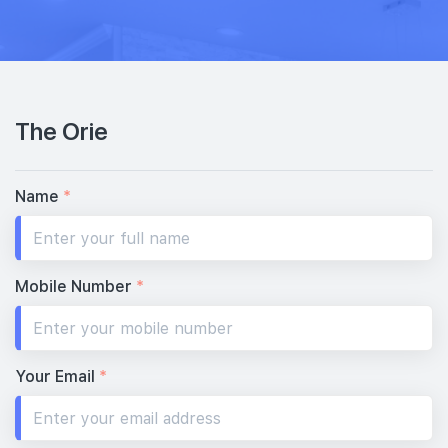
32th Floor
3 BEDROOM DUAL KEY
1 BEDROOM + STUDY
#31-03
#31-04
1,130 sqft
517 sqft
31th Floor
3 BEDROOM DUAL KEY
1 BEDROOM + STUDY
The Orie
#30-03
1,130 sqft
30th Floor
3 BEDROOM DUAL KEY
Name
*
#29-03
#29-04
1,130 sqft
517 sqft
29th Floor
3 BEDROOM DUAL KEY
1 BEDROOM + STUDY
Mobile Number
*
#28-04
517 sqft
28th Floor
1 BEDROOM + STUDY
Your Email
*
#26-04
517 sqft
* * * * * * *
What is being asked:
Return the listing above in an exact copy that leaves out the images.

Result of the task:
32th Floor
3 BEDROOM DUAL KEY
1 BEDROOM + STUDY
#31-03
#31-04
1,130 sqft
517 sqft
31th Floor
3 BEDROOM DUAL KEY
1 BEDROOM + STUDY
The Orie
#30-03
1,130 sqft
30th Floor
3 BEDROOM DUAL KEY
Name
*
#29-03
#29-04
1,130 sqft
517 sqft
29th Floor
3 BEDROOM DUAL KEY
1 BEDROOM + STUDY
Mobile Number
*
#28-04
517 sqft
28th Floor
1 BEDROOM + STUDY
Your Email
*
#26-04
517 sqft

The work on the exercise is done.